First-home buyers are being locked out of Hawke's Bay's housing market as the region's house prices soar after lockdown.
Median house prices in the region in August were up 20.1 per cent on the same time last year according to statistics by the Real Estate Institute of NZ.
It's the second-highest jump of any region in NZ, just 0.2 per cent behind Southland, and is being caused by huge demand for homes, real estate agents say.
The region's median price now sits at $595,000 - Napier's median is now $615k up from $551k, Hastings $600k up from $468k, Central Hawke's Bay $425k up from $393k and Wairoa $268k up on $155k.
Five years ago the median house price in the region was $290k.
A combination of low interest rates, the Government's removal of loan-to-value ratios and a lack of listings after lockdown is creating problems for first-home buyers and even retirees, Tremains central region general manager Stuart Christensen said.
Christensen said auctions are being held outside so people can social distance under level 2 as they reach high numbers, such as an auction on The Esplanade in Westshore drawing a crowd of between 60 and 70 people.
Property Brokers regional manager Joe Snee said the demand is outstripping supply with a "record low" supply of houses for sale coming into spring.
Snee said in Hastings on Wednesday there were 98 properties for sale and at the same time last year, there would have been about 240.
Many Hawke's Bay properties are receiving more than 10 offers and not many are selling with just one offer, something that was not common five years ago, he said.
Snee said an agent had 60 groups attend a property's first open home, 40 attend the second and 30 still coming to the third open home.
OneRoof editor Owen Vaughan said recent sale figures show the Hawke's Bay's housing market has been the best in NZ at "shrugging off the return of Covid-19".
"OneRoof's own Covid Index, which has tracked changes in the housing market since March 24, has found that property values nationwide are up 1.9 per cent in the five months to the end of August.
"The best-performing regions on the index were Hawke's Bay and Canterbury - both up 3.7 per cent."
Director of valuation at OneRoof's data partner Valocity, which developed the index, James Wilson said, "whilst still early days, it appears that the 'pent-up demand' effect is here for the longer term.

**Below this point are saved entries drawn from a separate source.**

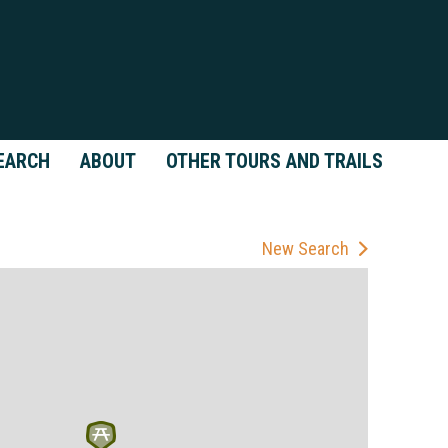
EARCH
ABOUT
OTHER TOURS AND TRAILS
New Search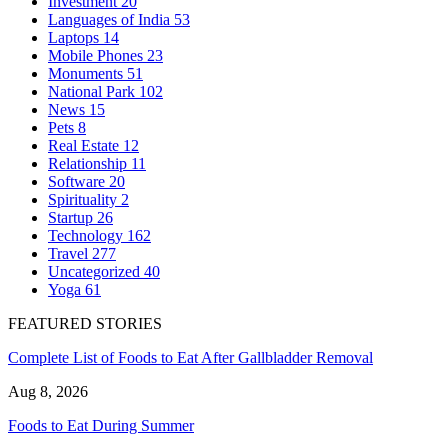
Investment
20
Languages of India
53
Laptops
14
Mobile Phones
23
Monuments
51
National Park
102
News
15
Pets
8
Real Estate
12
Relationship
11
Software
20
Spirituality
2
Startup
26
Technology
162
Travel
277
Uncategorized
40
Yoga
61
FEATURED STORIES
Complete List of Foods to Eat After Gallbladder Removal
Aug 8, 2026
Foods to Eat During Summer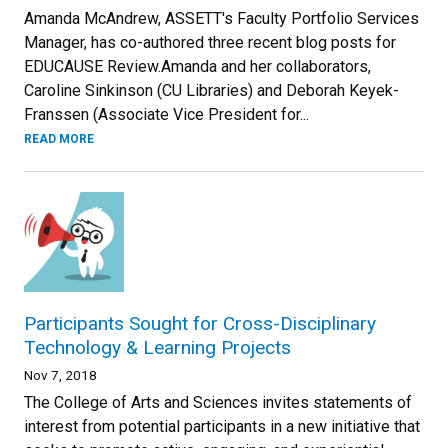
Amanda McAndrew, ASSETT's Faculty Portfolio Services
Manager, has co-authored three recent blog posts for
EDUCAUSE Review.Amanda and her collaborators,
Caroline Sinkinson (CU Libraries) and Deborah Keyek-
Franssen (Associate Vice President for...
READ MORE
Participants Sought for Cross-Disciplinary
Technology & Learning Projects
Nov 7, 2018
The College of Arts and Sciences invites statements of
interest from potential participants in a new initiative that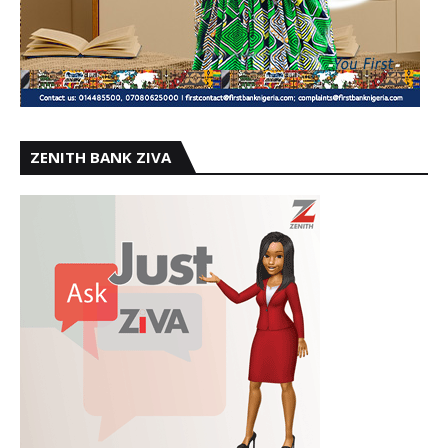
ZENITH BANK ZIVA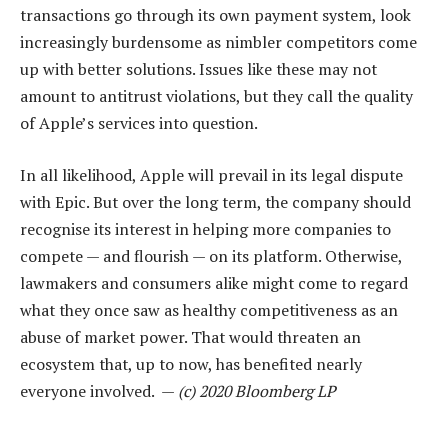
transactions go through its own payment system, look
increasingly burdensome as nimbler competitors come
up with better solutions. Issues like these may not
amount to antitrust violations, but they call the quality
of Apple’s services into question.
In all likelihood, Apple will prevail in its legal dispute
with Epic. But over the long term, the company should
recognise its interest in helping more companies to
compete — and flourish — on its platform. Otherwise,
lawmakers and consumers alike might come to regard
what they once saw as healthy competitiveness as an
abuse of market power. That would threaten an
ecosystem that, up to now, has benefited nearly
everyone involved. —
(c) 2020 Bloomberg LP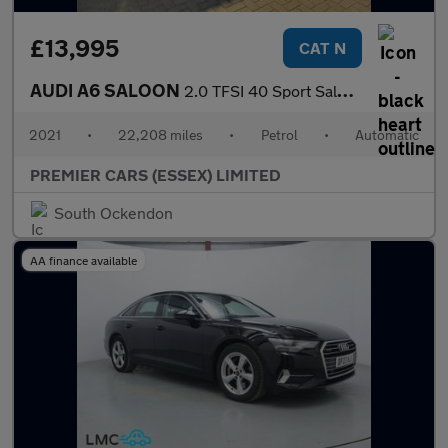
£13,995
CAT N
AUDI A6 SALOON
2.0 TFSI 40 Sport Saloon 4dr Petrol S Tronic Euro 6 (s/s) (204 p
2021
•
22,208 miles
•
Petrol
•
Automatic
PREMIER CARS (ESSEX) LIMITED
South Ockendon
AA finance available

"Confidence in the housing market, especially among first-home buyers and investors, remains strong, supported by low interest rates and talk of further cuts in the official cash rate.
"However, it is important to note that sales volumes are still significantly down on previous years."
Speaking to Hawke's Bay Today, Finance Minister Grant Robertson said keeping house prices affordable is a "massive challenge" for the next government.
Changes to the demand of housing such as the Government's foreign buyer ban; increasing the bright-line test which means you can't flip and sell a home which isn't a family home within five years without paying tax; and ring-fencing rental losses would help.
"The impact of those policies will now be felt over the next couple of years."
He also said lower inward migration over the next couple of years would be a factor that could slow the market.
BIG STRUGGLES FOR FIRST-HOME BUYERS
A 28-year-old Hastings man says he and his pregnant wife have been looking for their first home in Hawke's Bay since lockdown lifted.
They have a budget of between $400,000 and $450,000 and have found it difficult to find many houses in Hastings in that range that don't need costly renovations.
When they have found properties that fit their budget, they have been outbid by investors offering higher prices.
"Every open home in my range is getting at least three or four other offers," the man, who did not want to be named, said.
The young family is currently renting but as their rent continues to increase and they have a baby on the way, they want their own home.
He said looking further out in Central Hawke's Bay has been suggested, but they have family, friends and work in Hastings where they have lived for about five years.